3.1 Baseline characteristics of the enrolled T2DM patients C

Our data analysis involved 855 hospitalized patients diagnosed with T2DM, as detailed in Table 1. The study population had a mean age of 53.39 ± 11.37 years, with females comprising 30.9% of the total patients. The average HbA1c level was 9.20 ± 3.62%, and the mean BMI was 25.28 ± 3.69 kg/m². Patients were divided into two groups based on the evaluation of left ventricular diastolic function: the normal group (n=466, non-LVDD group) and the diastolic dysfunction group (LVDD group, n=409). In comparison to the non-LVDD group, patients in the LVDD group were older (58.75 ± 8.10 years old vs. 48.64 ± 11.86 years old, P<0.001), had a longer duration of diabetes (8.00 (3.00-15.00) vs. 5.00 (0.94-10.00) years, P<0.001), lower estimated glomerular filtration rate (eGFR) (104.97 (96.31-116.00) vs. 95.43 (77.23-102.87) ml/min/1.73m2, P<0.001), and higher systolic blood pressure (SBP) (133.4 ± 17.66 vs. 129.20 ± 16.71 mmHg, P<0.001). No significant differences were observed in fasting blood glucose (FBG), diastolic blood pressure, and lipid profiles (all P values >0.05). A complete blood cell count was obtained from all patients, and the NLR values were calculated. The results showed significant differences in NLR values between the two groups. The NLR of LVDD group patients was significantly higher compared to the non-LVDD group (1.85 (1.44-2.31) vs 1.60 (1.24-2.05), P<0.001).

Table 1

Table 1. Basic characteristics of patients with type 2 diabetes grouped by left ventricular function.

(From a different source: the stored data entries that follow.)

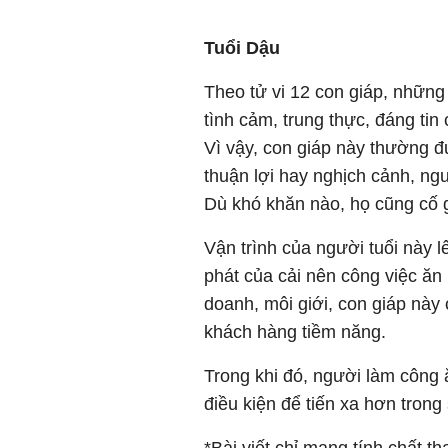
Tuổi Dậu
Theo tử vi 12 con giáp, nhữn
tình cảm, trung thực, đáng tin
Vì vậy, con giáp này thường 
thuận lợi hay nghịch cảnh, ngư
Dù khó khăn nào, họ cũng cố 
Vận trình của người tuổi này 
phát của cải nên công việc ăn 
doanh, môi giới, con giáp này
khách hàng tiềm năng.
Trong khi đó, người làm công 
điều kiện để tiến xa hơn trong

3.2 Logistic regression analysis of clinical parameters and LVDD prevalence

As shown in Table 2, univariate regression analysis showed that the LVDD prevalence was significantly associated with the patient’s age, course of diabetes, HbA1c, SBP, creatinine, eGFR, and NLR (all P values<0.05), while no significant relationships were found regarding FBG, BMI, DBP, uric acid, and TBA (all P values>0.05). Concerning the blood lipid profile, only triglycerides demonstrated a slight but statistically significant association with LVDD prevalence (P=0.047). By performing multivariate regression analysis, the following variables remained significantly associated with LVDD: patient’s age, SBP, and creatinine level, while NLR, course of diabetes, and HbA1c did not show an independent association with LVDD (all P values >0.05).

Table 2

Table 2. Univariate and multivariate logistic regression analyses on the relationship between clinical parameters and prevalence of LVDD.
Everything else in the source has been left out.